Lynn Nottage Talks "MJ The Musical" Tony Award Win And Why She Centers Her Art Around Working Class Black Families

This season, playwright Lynn Nottage has two shows running concurrently: the play Clyde’s, which depicts formerly incarcerated workers at a small eatery (it runs in select cities through this fall) and MJ The Musical, her first Broadway play about Michael Jackson’s 1992 Dangerous World Tour.

Any other playwright would tell you they’re overwhelmed from juggling two huge projects like these. Nottage, however, said that’s business as usual.

“I think I can relate to Michael {Jackson} in the way that he just worked–his work ethic was unmatched,” she shared with Essence. “He was an uncompromising musician and a perfectionist, and the musical is very much about how that drive for perfection really weighed on him. And some of that’s recognizable.”

Nottage, much like the subject of her Tony-winning production, had been readying herself for the level of exertion it took to lead two hit works at once, among other projects.
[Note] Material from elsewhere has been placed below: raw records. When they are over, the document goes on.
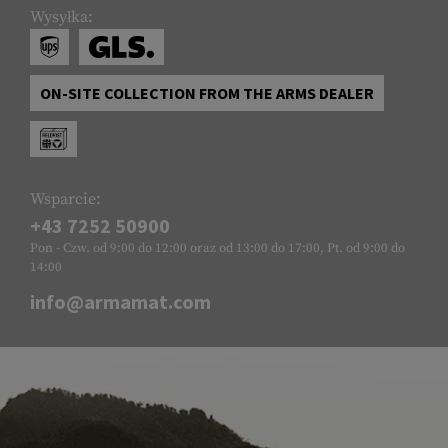
Wysyłka:
ON-SITE COLLECTION FROM THE ARMS DEALER
Wsparcie:
+43 7252 50900
Pon - Czw. od 9:00 do 12:00 oraz od 13:00 do 17:00, Pt. od 9:00 do
14:00
info@armamat.com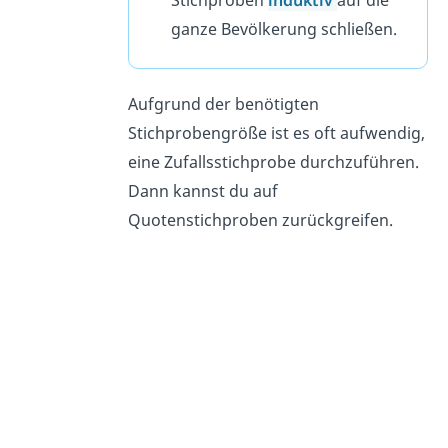
ganze Bevölkerung schließen.
Aufgrund der benötigten
Stichprobengröße ist es oft aufwendig,
eine Zufallsstichprobe durchzuführen.
Dann kannst du auf
Quotenstichproben zurückgreifen.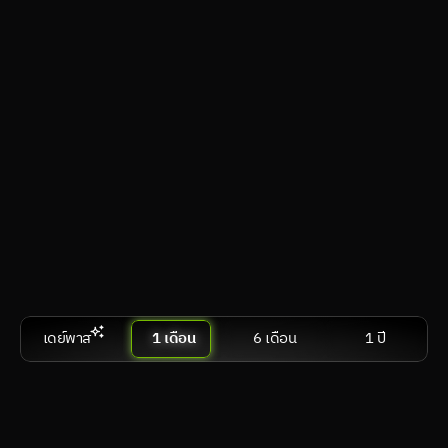
วีอาร์
visionOS, Android XR, SteamVR
คอมตั้งโต๊ะ & แล็ปท็อป
Windows, macOS, Linux
สมาร์ตทีวี & แอนดรอยด์ทีวี
webOS, Tizen OS, Google TV / Android TV
เปรีย
สมัครเลย
เดย์พาส
1 เดือน
6 เดือน
1 ปี
Performance
฿ 599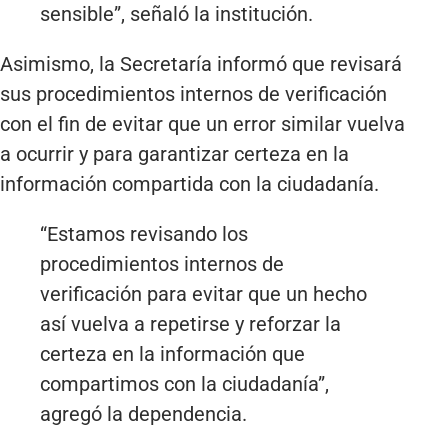
sensible”, señaló la institución.
Asimismo, la Secretaría informó que revisará
sus procedimientos internos de verificación
con el fin de evitar que un error similar vuelva
a ocurrir y para garantizar certeza en la
información compartida con la ciudadanía.
“Estamos revisando los
procedimientos internos de
verificación para evitar que un hecho
así vuelva a repetirse y reforzar la
certeza en la información que
compartimos con la ciudadanía”,
agregó la dependencia.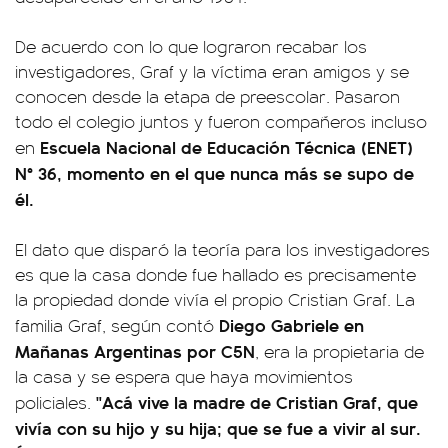
De acuerdo con lo que lograron recabar los
investigadores, Graf y la víctima eran amigos y se
conocen desde la etapa de preescolar. Pasaron
todo el colegio juntos y fueron compañeros incluso
Escuela Nacional de Educación Técnica (ENET)
en
N° 36, momento en el que nunca más se supo de
él.
El dato que disparó la teoría para los investigadores
es que la casa donde fue hallado es precisamente
la propiedad donde vivía el propio Cristian Graf. La
Diego Gabriele en
familia Graf, según contó
Mañanas Argentinas por C5N
, era la propietaria de
la casa y se espera que haya movimientos
"Acá vive la madre de Cristian Graf, que
policiales.
vivía con su hijo y su hija; que se fue a vivir al sur.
“I feel like in some ways, my entire life has been in preparation for this,” Nottage said. “I was talking very recently with a friend who’s a lighting designer, and he comes from an immigrant family, and he was saying that he watched his parents work seven days a week just to survive. And that was just their discipline in order to feed the family and to support the next generation. And he was saying that he feels like some of that is just embedded in his DNA because that was what was modeled for him. I also think that my parents modeled that for me. My mother worked impossibly hard, my grandmother worked, you know. And I thought, ‘that’s just what one does.’”

Nottage acknowledged that that ingrained work ethic also helped her earn opportunities in the theater circuit Black women seldom received.

“Making theater is very difficult,” Nottage begins. “Making theater when you’re a Black woman is doubly difficult. At the very beginning of my career, I was often told that there wasn’t audiences for my stories that centered Black women. I was often told by literary managers or artistic directors that they, meaning white people, needed some way to access this work, which was a code for they needed a white person to be centered in the play for them to be able to enjoy it. I mean, I can go through the list of indignities I suffered through to get here. For anyone in the theater, we all know that we are truly survivors.”

Looking ahead, Nottage said she hopes her drive inspires the next generation of creators to nurture their artistic voices unabashedly.

“There’s beauty in motion,” said Nottage. “Forging forward, making progress, creating art…those are all the aspects of life that make it of value. Don’t ever stop creating.”